▶ _Task_
Pictures do not belong in the copy, so please give every entry below again exactly.

********

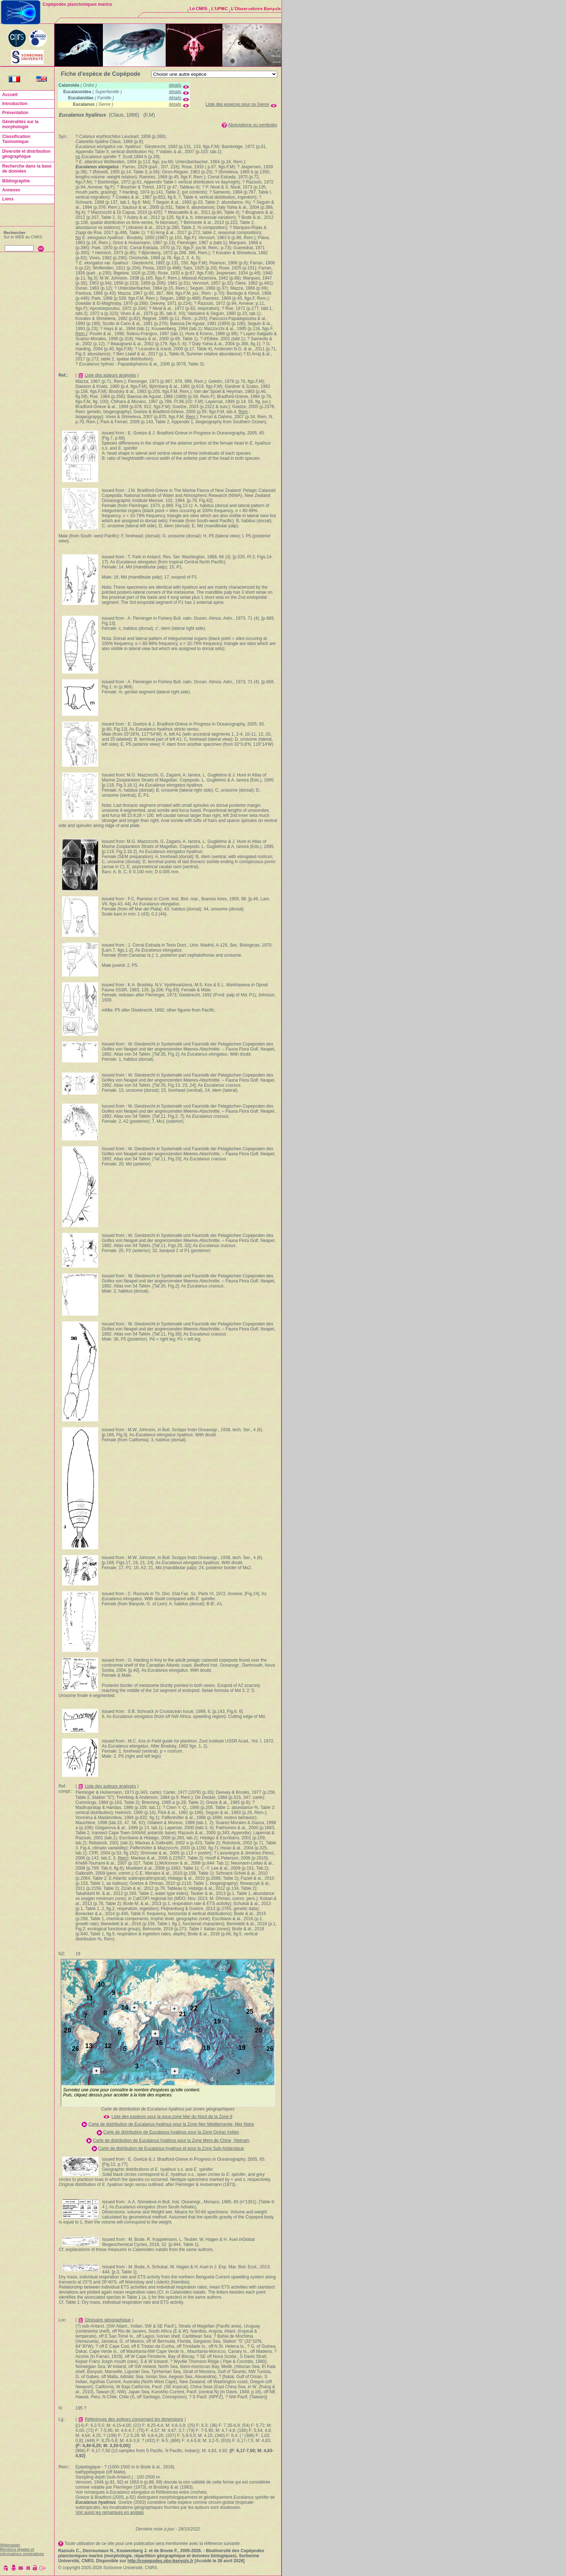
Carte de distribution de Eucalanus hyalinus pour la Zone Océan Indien (171, 2132)
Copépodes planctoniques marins (77, 4)
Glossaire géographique (108, 2319)
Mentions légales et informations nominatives (22, 2551)
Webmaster (10, 2545)
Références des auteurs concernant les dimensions (134, 2419)
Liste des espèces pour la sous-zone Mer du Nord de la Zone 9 (172, 2116)
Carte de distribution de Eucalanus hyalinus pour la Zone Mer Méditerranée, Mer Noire (171, 2124)
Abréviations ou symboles (252, 124)
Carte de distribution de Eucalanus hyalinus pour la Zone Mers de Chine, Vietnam (171, 2140)
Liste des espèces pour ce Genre (237, 104)
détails (175, 85)
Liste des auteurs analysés (110, 375)
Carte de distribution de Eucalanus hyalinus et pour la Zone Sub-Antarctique (171, 2148)
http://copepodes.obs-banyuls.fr (160, 2560)
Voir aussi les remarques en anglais (109, 2512)
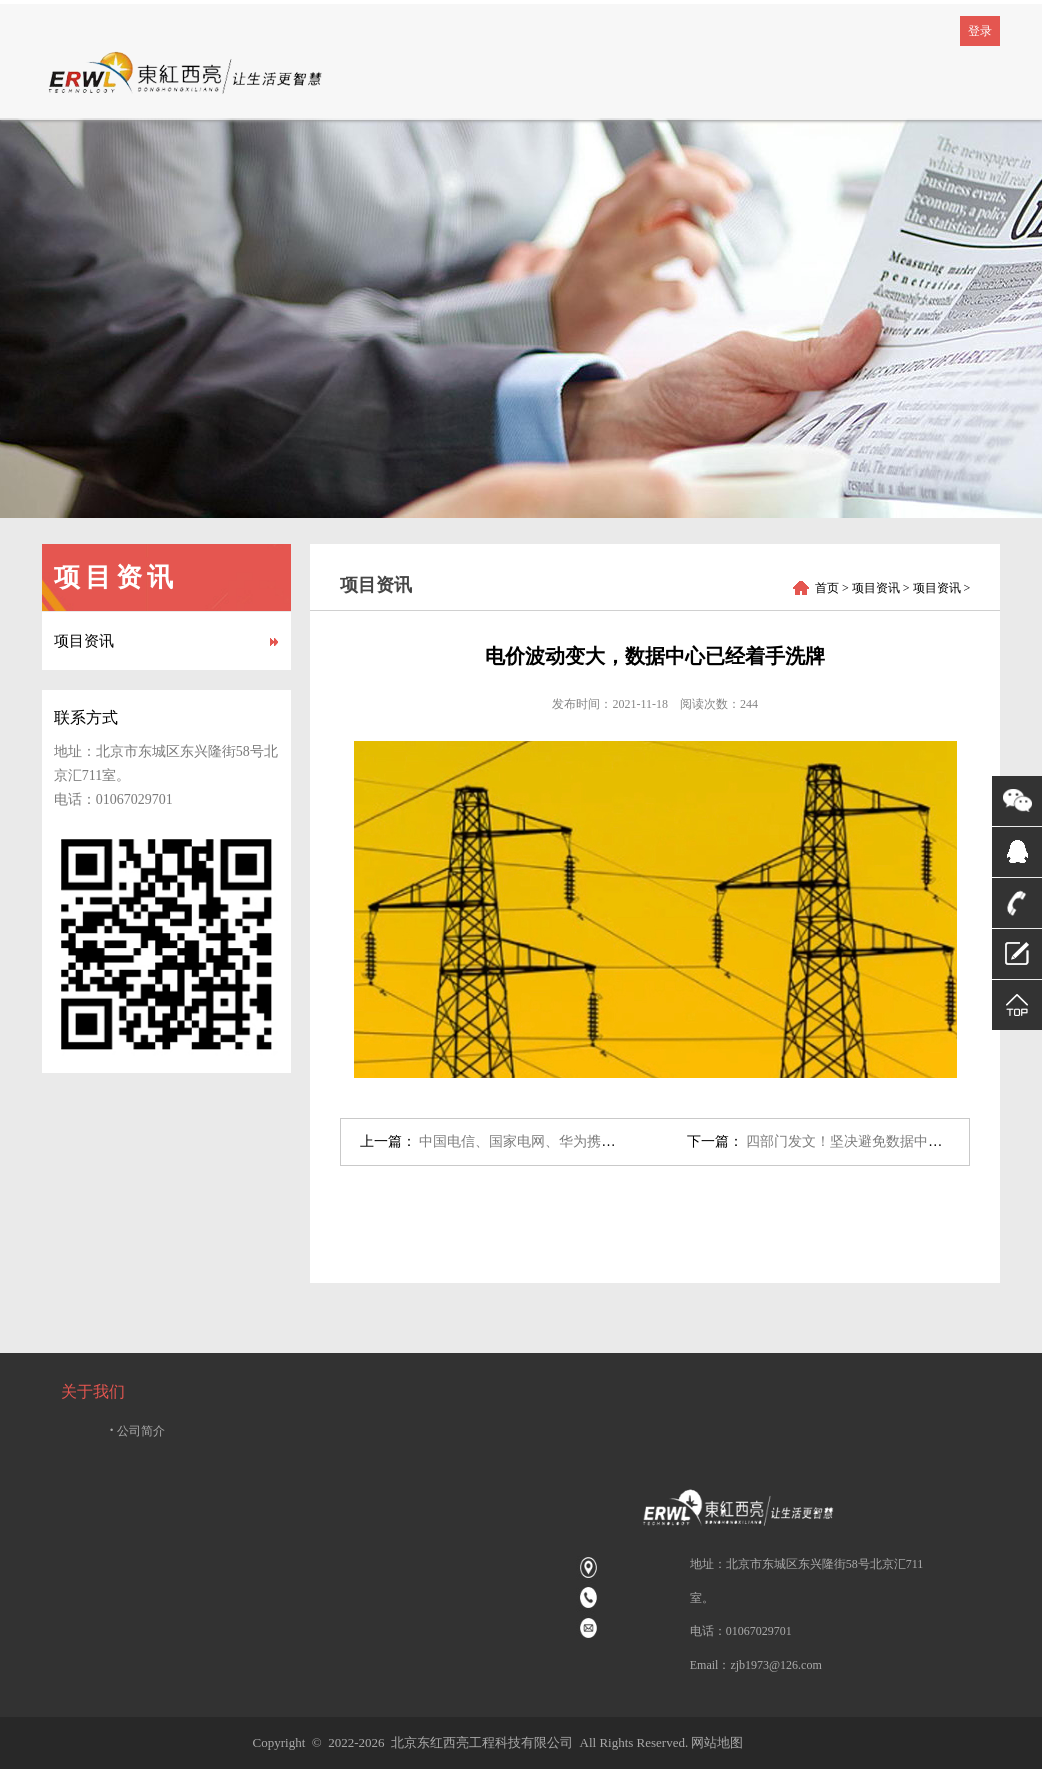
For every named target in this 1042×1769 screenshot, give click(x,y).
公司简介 (138, 1430)
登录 (980, 31)
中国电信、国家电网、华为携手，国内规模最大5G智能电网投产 (616, 1141)
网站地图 (717, 1742)
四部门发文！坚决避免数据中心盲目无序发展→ (893, 1141)
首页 (827, 588)
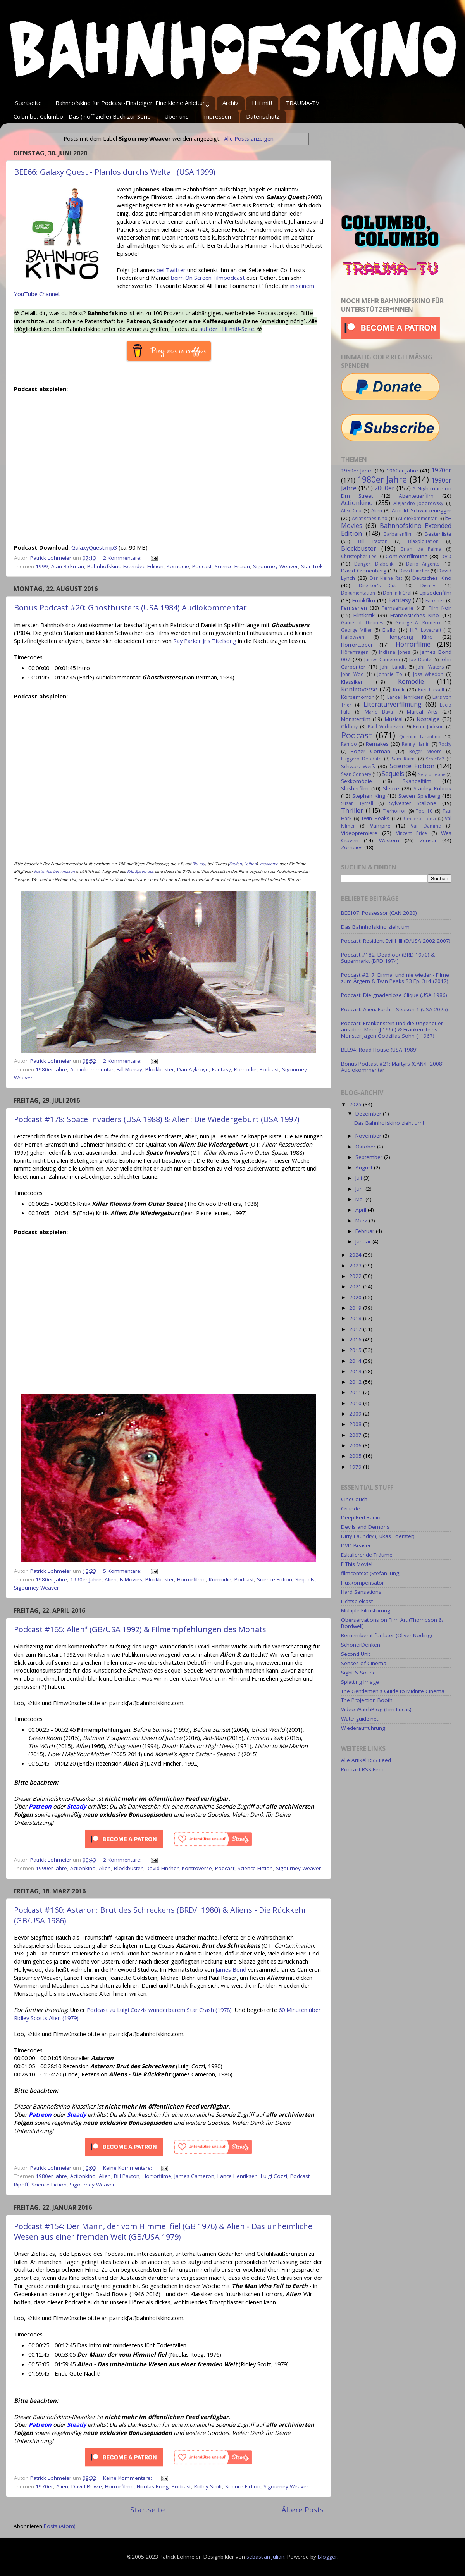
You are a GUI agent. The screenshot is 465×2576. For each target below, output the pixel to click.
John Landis (393, 667)
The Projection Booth (367, 1700)
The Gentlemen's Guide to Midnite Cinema (392, 1691)
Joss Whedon (428, 674)
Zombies (352, 847)
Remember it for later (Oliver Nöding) (386, 1635)
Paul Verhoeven (385, 726)
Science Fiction (232, 566)
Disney (427, 585)
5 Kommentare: (123, 1570)
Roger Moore (425, 751)
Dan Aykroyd (193, 1069)
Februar (365, 1231)
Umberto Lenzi (420, 818)
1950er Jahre (357, 470)
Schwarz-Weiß (358, 766)
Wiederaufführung (363, 1727)
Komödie (178, 566)
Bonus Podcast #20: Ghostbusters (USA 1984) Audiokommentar (130, 607)
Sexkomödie (356, 781)
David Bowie (86, 2486)
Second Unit (355, 1653)
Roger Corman (370, 751)
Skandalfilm (417, 781)
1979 (356, 1466)
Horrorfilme (191, 1579)
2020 (356, 1297)
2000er (384, 488)
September (369, 1157)
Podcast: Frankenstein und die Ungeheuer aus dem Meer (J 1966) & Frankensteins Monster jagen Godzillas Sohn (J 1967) (392, 1029)
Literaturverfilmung (392, 704)
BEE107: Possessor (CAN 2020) (379, 912)
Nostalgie (428, 719)
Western (389, 840)
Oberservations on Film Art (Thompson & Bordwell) (392, 1622)
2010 (356, 1403)
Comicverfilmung (406, 556)
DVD (446, 556)
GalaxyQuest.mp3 (94, 547)
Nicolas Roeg (153, 2486)
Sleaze (391, 788)
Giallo (389, 629)
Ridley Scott (208, 2486)
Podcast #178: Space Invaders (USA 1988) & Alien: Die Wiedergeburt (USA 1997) (157, 1119)
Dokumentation (358, 593)
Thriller (352, 810)
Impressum (217, 116)
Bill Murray (129, 1069)
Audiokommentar (92, 1069)
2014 (356, 1360)
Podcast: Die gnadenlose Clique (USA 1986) (394, 994)
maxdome (269, 863)
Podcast (202, 566)
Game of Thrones (362, 622)
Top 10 (424, 811)
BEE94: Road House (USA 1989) (379, 1049)
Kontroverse (197, 1868)
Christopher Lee (359, 556)
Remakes (377, 743)
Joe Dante (420, 659)
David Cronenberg (363, 570)
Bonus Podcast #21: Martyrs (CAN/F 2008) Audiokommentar (392, 1066)
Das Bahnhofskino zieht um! (376, 926)
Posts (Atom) (60, 2526)
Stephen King (368, 795)
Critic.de (350, 1508)
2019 (356, 1307)
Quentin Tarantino (420, 736)
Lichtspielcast (357, 1601)
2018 (356, 1318)
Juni (360, 1188)
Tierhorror (394, 811)
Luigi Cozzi (274, 2176)
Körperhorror (357, 696)
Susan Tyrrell (357, 803)
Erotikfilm (363, 600)
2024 (356, 1254)
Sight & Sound (358, 1672)
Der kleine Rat (386, 578)
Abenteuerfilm (416, 495)
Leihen (250, 863)
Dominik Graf (397, 593)
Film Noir (440, 607)
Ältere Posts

********

▶ _Problem solution_
Carte de distribution de Eucalanus hyalinus pour la Zone Océan Indien (171, 2132)
Copépodes planctoniques marins (77, 4)
Glossaire géographique (108, 2319)
Mentions légales et informations nominatives (22, 2551)
Webmaster (10, 2545)
Références des auteurs concernant les dimensions (134, 2419)
Liste des espèces pour la sous-zone Mer du Nord de la Zone 9 (172, 2116)
Carte de distribution de Eucalanus hyalinus pour la Zone Mer Méditerranée, Mer Noire (171, 2124)
Abréviations ou symboles (252, 124)
Carte de distribution de Eucalanus hyalinus pour la Zone Mers de Chine, Vietnam (171, 2140)
Liste des espèces pour ce Genre (237, 104)
détails (175, 85)
Liste des auteurs analysés (110, 375)
Carte de distribution de Eucalanus hyalinus et pour la Zone Sub-Antarctique (171, 2148)
http://copepodes.obs-banyuls.fr (160, 2560)
Voir aussi les remarques en anglais (109, 2512)
For every named target in this 1042×1769 screenshot, give click(x,y).
公司简介 (138, 1430)
登录 (980, 31)
中国电信、国家电网、华为携手，国内规模最大5G智能电网投产 (616, 1141)
网站地图 (717, 1742)
四部门发文！坚决避免数据中心盲目无序发展→ (893, 1141)
首页 (827, 588)
You are a GUI agent. The screenshot is 465×2576. For each target below, output the pixel to click.
John Landis (393, 667)
The Projection Booth (367, 1700)
The Gentlemen's Guide to Midnite Cinema (392, 1691)
Joss Whedon (428, 674)
Zombies (352, 847)
Remember it for later (Oliver Nöding) (386, 1635)
Paul Verhoeven (385, 726)
Science Fiction (232, 566)
Disney (427, 585)
5 Kommentare: (123, 1570)
Roger Moore (425, 751)
Dan Aykroyd (193, 1069)
Februar (365, 1231)
Umberto Lenzi (420, 818)
1950er Jahre (357, 470)
Schwarz-Weiß (358, 766)
Wiederaufführung (363, 1727)
Komödie (178, 566)
Bonus Podcast #20: Ghostbusters (USA 1984) Audiokommentar (130, 607)
Sexkomödie (356, 781)
David Bowie (86, 2486)
Second Unit (355, 1653)
Roger Corman (370, 751)
Skandalfilm (417, 781)
1979 (356, 1466)
Horrorfilme (191, 1579)
2020 (356, 1297)
2000er (384, 488)
September (369, 1157)
Podcast: Frankenstein und die Ungeheuer aus dem Meer (J 1966) & Frankensteins Monster jagen Godzillas Sohn (J 1967) (392, 1029)
Literaturverfilmung (392, 704)
BEE107: Possessor (CAN 2020) (379, 912)
Nostalgie (428, 719)
Western (389, 840)
Oberservations on Film Art (Thompson & Bordwell) (392, 1622)
2010 (356, 1403)
Comicverfilmung (406, 556)
DVD (446, 556)
GalaxyQuest.mp3 (94, 547)
Nicolas Roeg (153, 2486)
Sleaze (391, 788)
Giallo (389, 629)
Ridley Scott (208, 2486)
Podcast #178: Space Invaders (USA 1988) & Alien: Die Wiedergeburt (USA 1997) (157, 1119)
Dokumentation (358, 593)
Thriller (352, 810)
Impressum (217, 116)
Bill Murray (129, 1069)
Audiokommentar (92, 1069)
2014 (356, 1360)
Podcast: Die gnadenlose Clique (USA 1986) (394, 994)
maxdome (269, 863)
Podcast (202, 566)
Game of Thrones (362, 622)
Top 10 (424, 811)
BEE94: Road House (USA 1989) (379, 1049)
Kontroverse (197, 1868)
Christopher Lee (359, 556)
Remakes (377, 743)
Joe Dante (420, 659)
David Cronenberg (363, 570)
Bonus Podcast #21: Martyrs (CAN/F 2008) Audiokommentar (392, 1066)
Das Bahnhofskino zieht um! (376, 926)
Posts (Atom) (60, 2526)
Stephen King (368, 795)
Critic.de (350, 1508)
2019 (356, 1307)
Quentin Tarantino (420, 736)
Lichtspielcast (357, 1601)
2018 (356, 1318)
Juni (360, 1188)
Tierhorror (394, 811)
Luigi Cozzi (274, 2176)
Körperhorror (357, 696)
Susan Tyrrell (357, 803)
Erotikfilm (363, 600)
2024 (356, 1254)
Sight & Sound (358, 1672)
Der kleine Rat (386, 578)
Abenteuerfilm (416, 495)
Leihen (250, 863)
Dominik Graf (397, 593)
Film Noir (440, 607)
Ältere Posts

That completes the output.